| Activity |
Return a copy of each line in the listing that includes the word "masa".

____________________

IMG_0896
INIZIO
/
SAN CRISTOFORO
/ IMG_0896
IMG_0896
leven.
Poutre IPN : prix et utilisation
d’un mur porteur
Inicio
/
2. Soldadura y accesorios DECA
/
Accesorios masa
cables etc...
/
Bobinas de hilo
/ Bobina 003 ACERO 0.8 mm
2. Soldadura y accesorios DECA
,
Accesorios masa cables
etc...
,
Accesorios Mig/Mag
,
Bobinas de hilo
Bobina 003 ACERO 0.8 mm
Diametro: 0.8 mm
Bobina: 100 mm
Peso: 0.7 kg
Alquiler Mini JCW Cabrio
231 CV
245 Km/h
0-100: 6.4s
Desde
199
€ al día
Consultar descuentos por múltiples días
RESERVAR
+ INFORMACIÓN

____________________

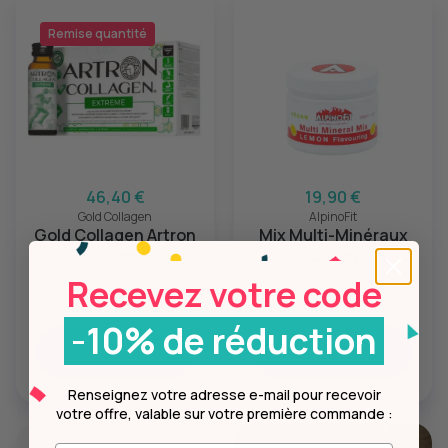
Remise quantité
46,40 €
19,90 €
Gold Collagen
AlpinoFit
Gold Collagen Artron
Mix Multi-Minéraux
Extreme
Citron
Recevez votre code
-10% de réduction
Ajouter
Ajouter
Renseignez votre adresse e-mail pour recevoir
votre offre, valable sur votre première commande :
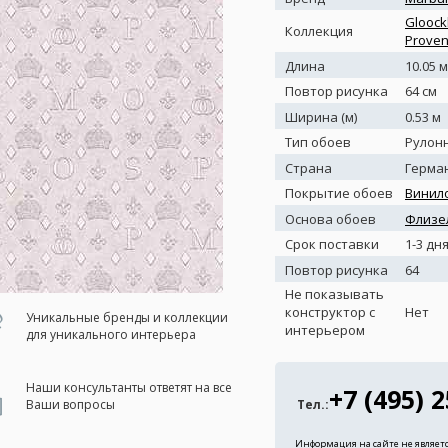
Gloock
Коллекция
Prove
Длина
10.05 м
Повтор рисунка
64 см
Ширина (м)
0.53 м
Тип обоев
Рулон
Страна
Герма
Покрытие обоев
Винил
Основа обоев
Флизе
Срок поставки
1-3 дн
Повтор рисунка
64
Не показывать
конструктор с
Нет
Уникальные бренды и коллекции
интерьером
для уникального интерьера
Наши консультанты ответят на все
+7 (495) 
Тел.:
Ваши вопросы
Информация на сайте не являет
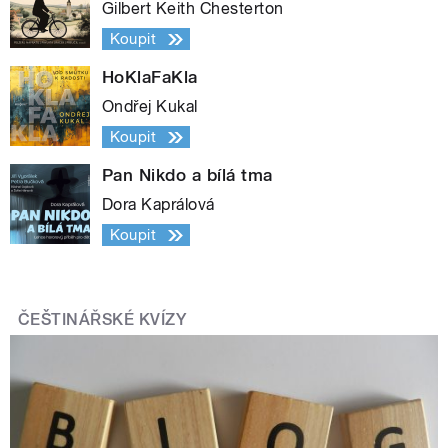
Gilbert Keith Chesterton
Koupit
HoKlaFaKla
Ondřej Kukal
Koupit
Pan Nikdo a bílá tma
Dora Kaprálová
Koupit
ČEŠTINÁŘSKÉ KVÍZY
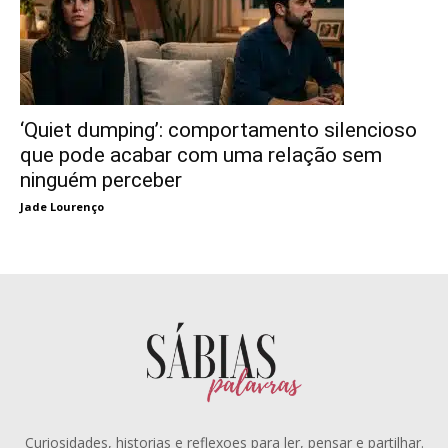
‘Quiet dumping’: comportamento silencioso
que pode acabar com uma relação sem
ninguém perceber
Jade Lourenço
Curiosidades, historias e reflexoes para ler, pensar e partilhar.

____________________

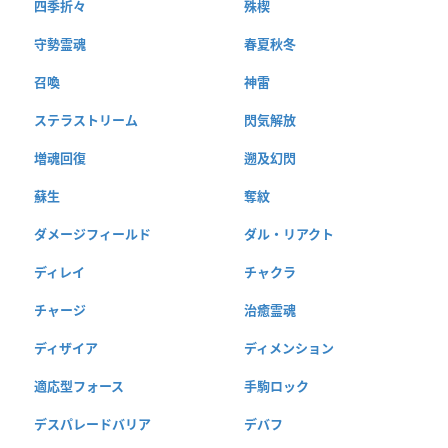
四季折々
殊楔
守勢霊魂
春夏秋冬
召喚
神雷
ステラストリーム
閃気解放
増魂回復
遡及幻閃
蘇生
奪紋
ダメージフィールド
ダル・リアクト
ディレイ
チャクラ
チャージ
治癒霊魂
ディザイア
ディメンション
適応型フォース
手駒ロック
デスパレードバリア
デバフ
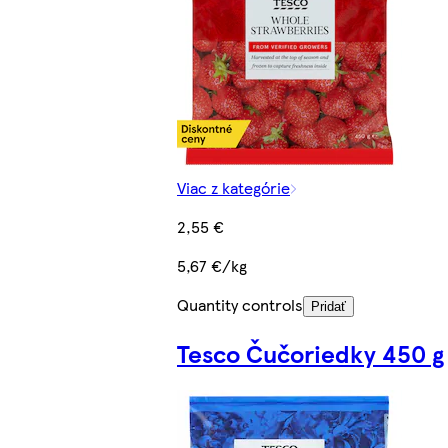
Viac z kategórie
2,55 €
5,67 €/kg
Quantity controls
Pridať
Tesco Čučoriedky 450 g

____________________

| Completed exercise |
Accesorios masa
Accesorios masa cables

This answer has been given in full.